(TRY IT):
Taking the line with "Прислать новость" as the start, reproduce every line until the records end, exactly and with nothing added.

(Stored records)
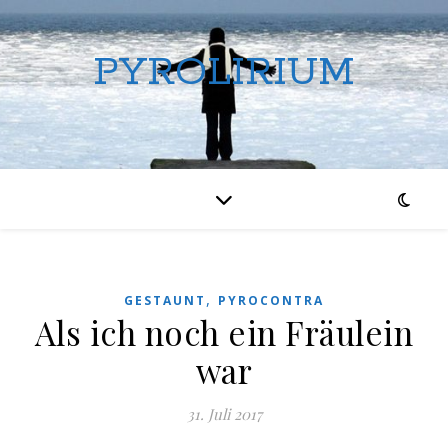
PYROLIRIUM
,
GESTAUNT
PYROCONTRA
Als ich noch ein Fräulein
war
31. Juli 2017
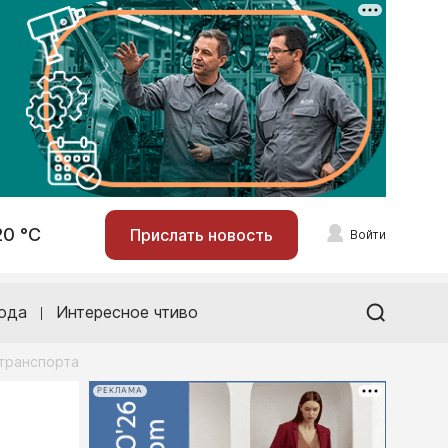
20 °С
Прислать новость
Войти
ода
Интересное чтиво
транспорта
РЕКЛАМА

(ANSWER TO THE PROBLEM):
Прислать новость
Войти
ода
Интересное чтиво
транспорта
РЕКЛАМА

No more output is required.